Anonymous asked: My parents are Jewish. As an atheist, I'm not sure whether I should consider myself jewish or not. I come across as self-hating. The Jewish people are not a race. There are Jewish people all around the world, including Yemen & Ethiopia. Most white Jews are khazarians. No one is a descendant of Abraham or Jacob, they are fictional characters.
Regardless of our origins, we have been a tribe, a people, living together for a long time. That definitely means something.
Whether you want to actively consider yourself part of the jewish people, or just consider it your background, it’s up to you.
I personally find it harder and harder to associate with the jewish people bc I don’t share their values. But I definitely consider it part of who I am, if only historically. but to each their own.
"I personally find it harder and harder to associate with the jewish people bc I don’t share their values"
what? there are no jews who share your values?
Is no one going to address the khazar thing?
I don’t like to imagine the values of someone who can’t seem to find any if theirs mirrored in the Jewish people…
So apparently what I wrote hit a nerve in a lot of people. I’m going to elaborate just to make my position clear. Some may still dislike it, which is fine. I just don’t want to be misunderstood.
So, it’s not that I don’t know any Jews who I share values with - I have several OTD jewish friends with whom I agree on many, many things - it’s just that the “jewish” parts of the identity are not what I share (except perhaps the shared “getting over it” aspect).

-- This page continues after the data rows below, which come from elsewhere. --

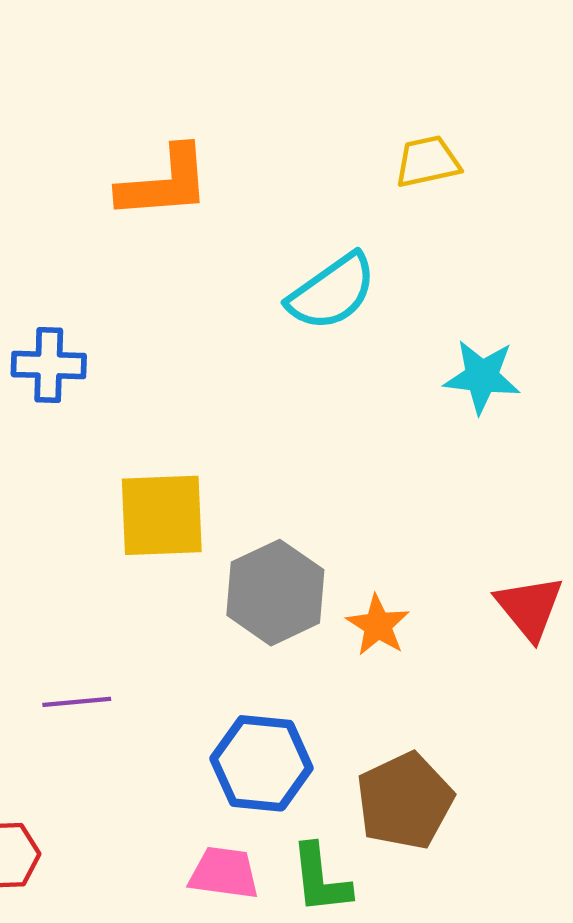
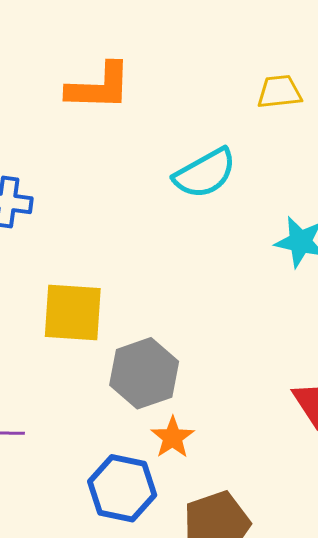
orange star: (378, 625) -> (173, 437), moved

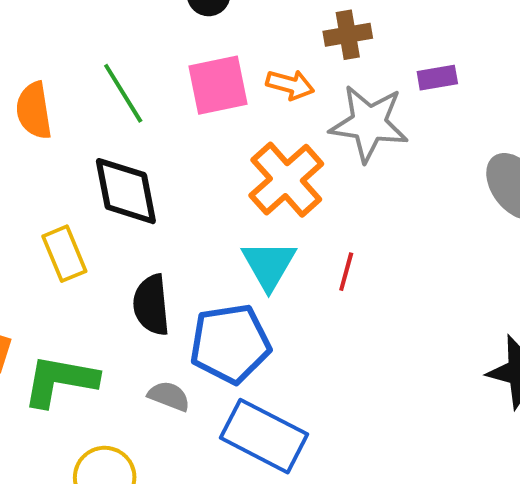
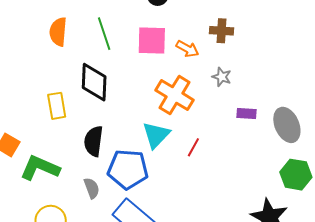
purple rectangle: (437, 78) -> (247, 113), moved
gray star: (369, 123) -> (222, 77), size x0.5
orange cross: (286, 180) -> (175, 95), turned -30
gray semicircle: (169, 396) -> (92, 188), turned 35

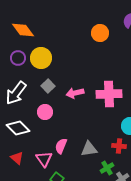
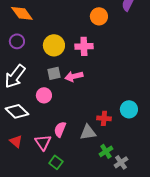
yellow circle: (41, 58) -> (54, 45), moved
gray square: (48, 86) -> (54, 73), moved, turned 32
pink cross: (109, 94) -> (84, 46), moved, size x0.7
red cross: (119, 146) -> (104, 118), moved

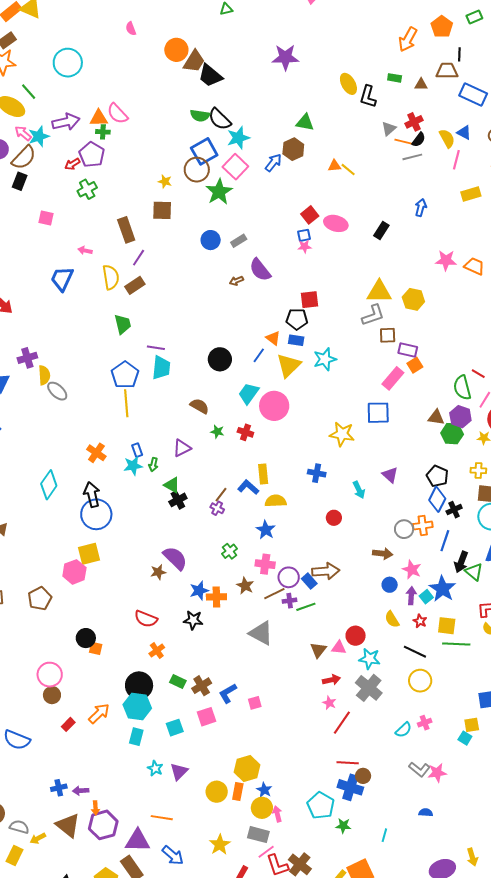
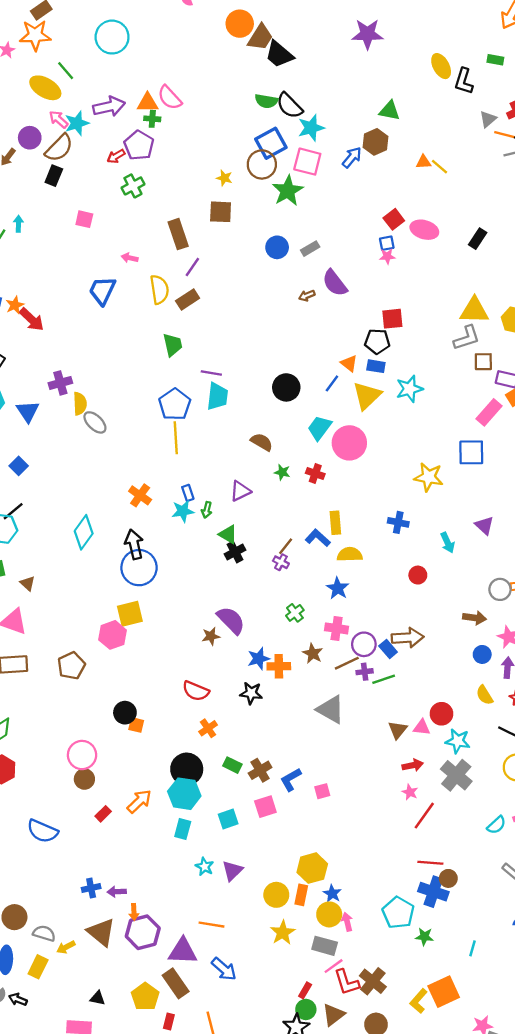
pink square: (235, 167) -> (307, 162), turned -30
yellow star: (220, 845) -> (283, 933), moved

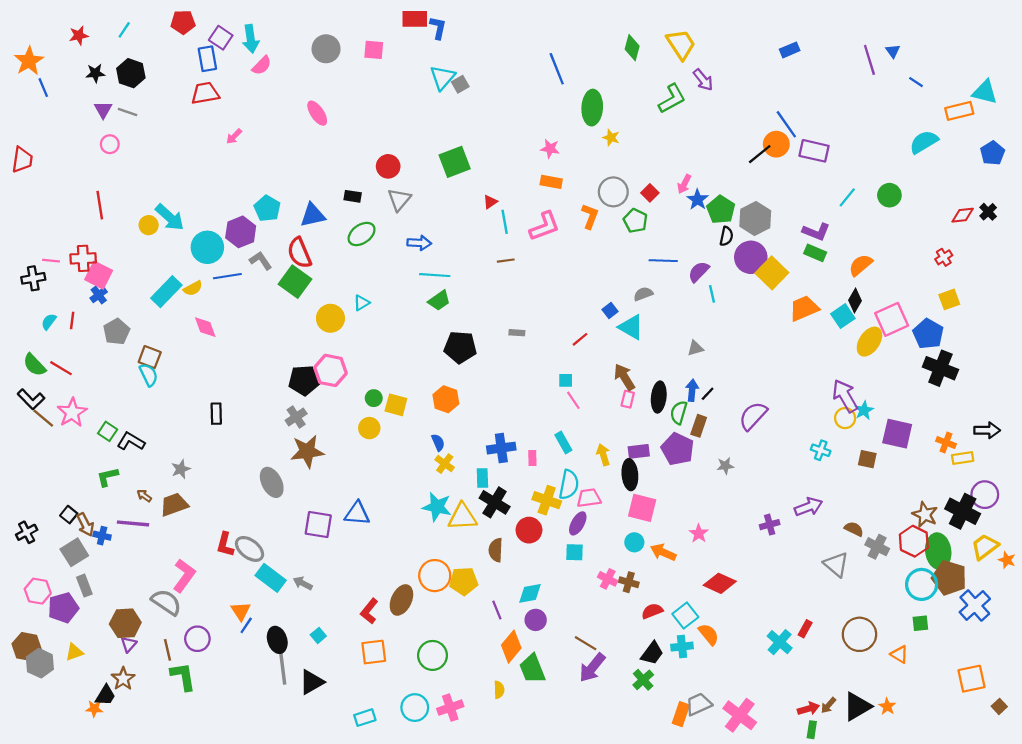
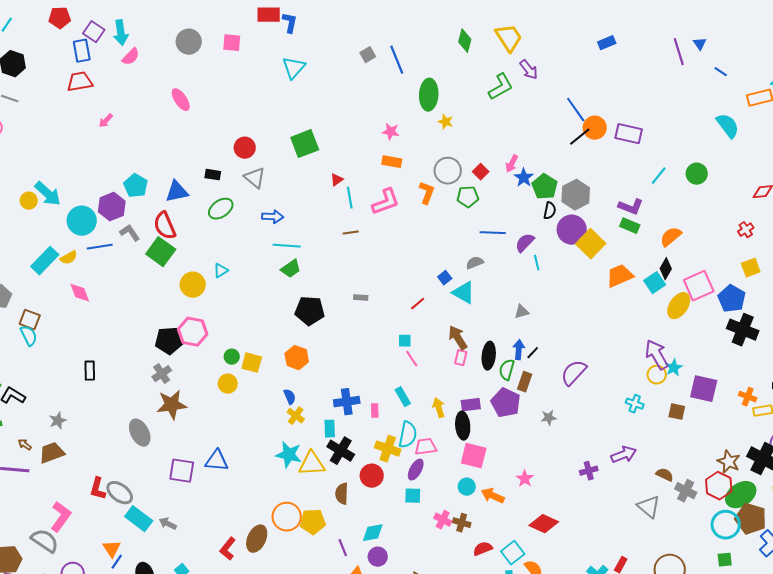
gray square: (460, 84) -> (368, 55), moved
blue line: (786, 124) -> (576, 110), moved
cyan semicircle: (924, 142) -> (728, 126), turned 84
gray triangle: (399, 200) -> (255, 178), turned -30
green pentagon: (635, 221) -> (468, 197), turned -30
green ellipse: (938, 551) -> (741, 495), turned 64

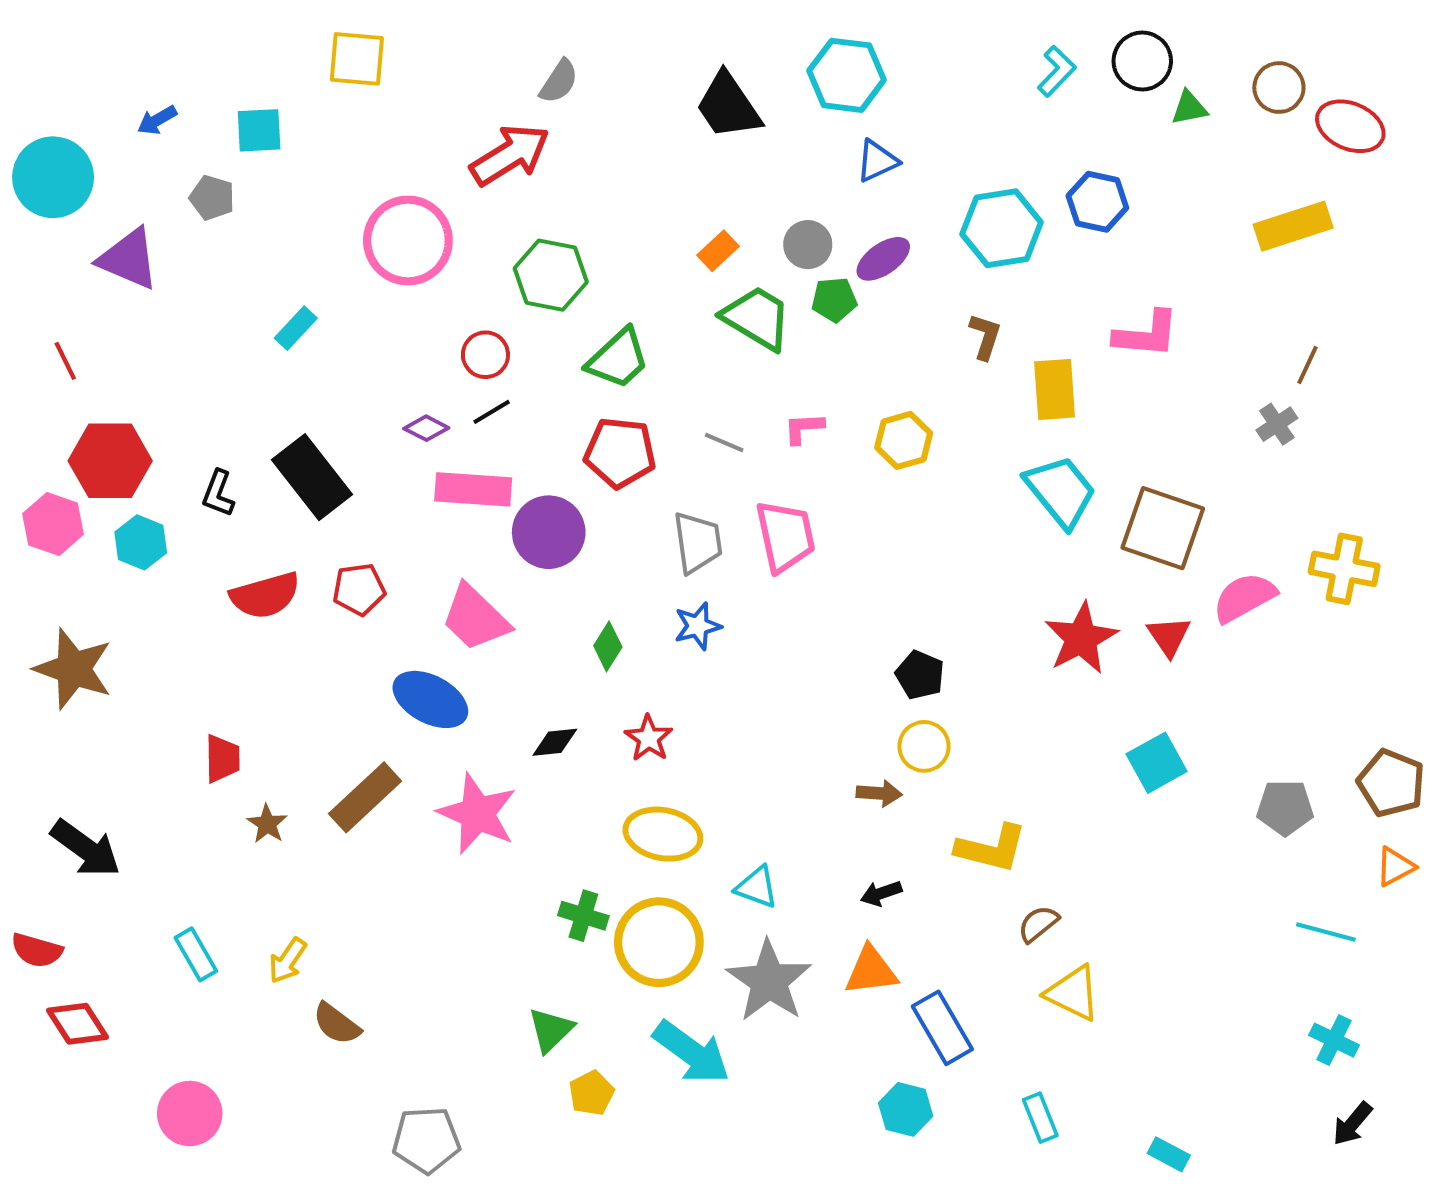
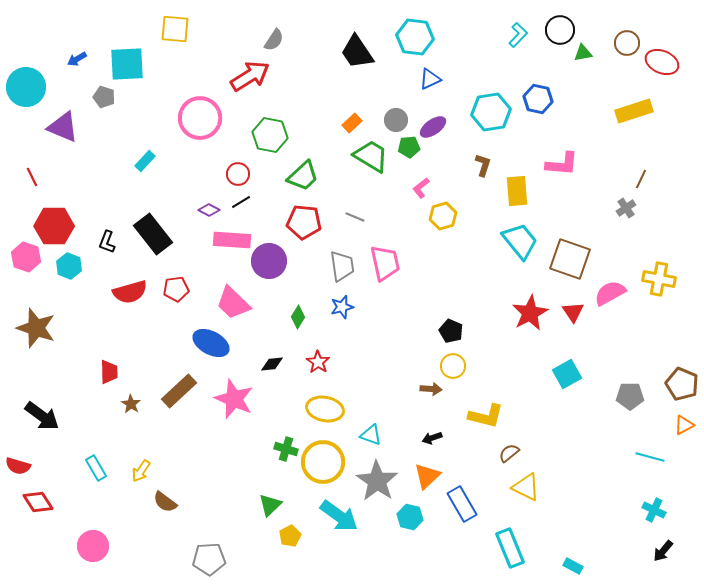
cyan square: (259, 130) -> (127, 64), size x1.5
pink L-shape: (804, 428) -> (421, 188), moved, turned -35
orange triangle: (871, 971) -> (427, 476), turned -36
cyan hexagon: (906, 1109) -> (410, 517), moved
cyan rectangle: (1040, 1118) -> (510, 548), size x1.6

The values I share are more universal ones, and often ones which are the opposite of those with which I was raised, and those I hear from prominent voices in the Jewish community.
I suppose I could find a jewish humanist group, but that already doesn’t feel like I’m being honest to myself, because, honestly, I don’t feel any need to frame my humanist values in jewish terms. They’re just values, values which anyone could have.
The nebulousness of “jewish values” perhaps contributed to some misunderstanding as well. So maybe I should ask those criticizing me what they mean by “jewish values”? If they mean something like “education”, then yeah, of course I value that, but not because I’m jewish. It’s not rooted in my being jewish. And it’s not a value which I feel I only or must or exclusively share with other jews. Nor necessarily a value which I think all jews share. Not at all.
And if what’s meant is something more exclusively jewish, like separating milk and meat, or sacrificing a goat for god, it’s pretty obvious that I just reject those values. Even secular celebrations of things like hannukah really hold almost no interest to me, let alone fasting on yom kippur as many chilonim do.
So, like I said, my values are not framed in jewish terms, so there’s no real connection to be made with other jews in that way. And when I hear about “jewish issues,” they usually don’t really interest me, except for the fact that it’s fun to study something you know a bit about. Of course, I hate to hear about antisemitism, and it does create some sense of connection, but hearing that terrorists want to bomb america creates a similar connection - and frankly, I don’t feel particularly connected to most americans. and, to me, the jewish struggle against prejudice is the same struggle that all minorities must fight. I identify more with the larger struggle - though again, of course as well with my particular ones.
I also just don’t feel a particularly strong connection to my fellow jews. It’s not that I dislike them, nor that I don’t recognize a connection to them on my own and through the eyes of others, it’s just that I don’t feel a connection, and so I don’t necessarily identify myself through my association with them. The historical or genetic connection is more of just an interesting fact for me. Put another way, I felt way more connected when I used to meet my fairly diverse group of friends at a primarily atheist group I used to belong to. Meeting anyone there felt more connected to meeting someone and finding out they’re jewish.
For me, my jewish heritage is more a thing of the past: my youth, my family history, my people’s history, my genetic heritage… but not so much something I actively share with other jews. With perhaps the exception of a taste for jewish food. (but that doesn’t add up to much of a connection or identity for me.)
So it’s not to say that other jews with my views and values don’t exist, it’s just that I’m much more likely to connect to someone - whether jewish or not - based on those values, and not based on our immediate shared ancestry. So when I think of the people I identify myself with, jews aren’t really at the top of the list, certainly not like it used to be. It doesn’t mean I’m ashamed of being a Jew. I have no problems with it, and there’s what to be proud of. I even named my blog “Jewish Atheist.” I know I’m a Jew. But I also know that I’m an American, a virgo, a millennial, a New Yorker, a college grad, etc etc And just as I don’t really define or strongly identify myself in those terms, I similarly do not primarily identify myself as Jewish. It’s part of who I am, but it is not who I am. And the people with whom I once felt very close, and the community whose concerns were once my own, are now distant voices and minimal concerns. And frankly, I don’t mind.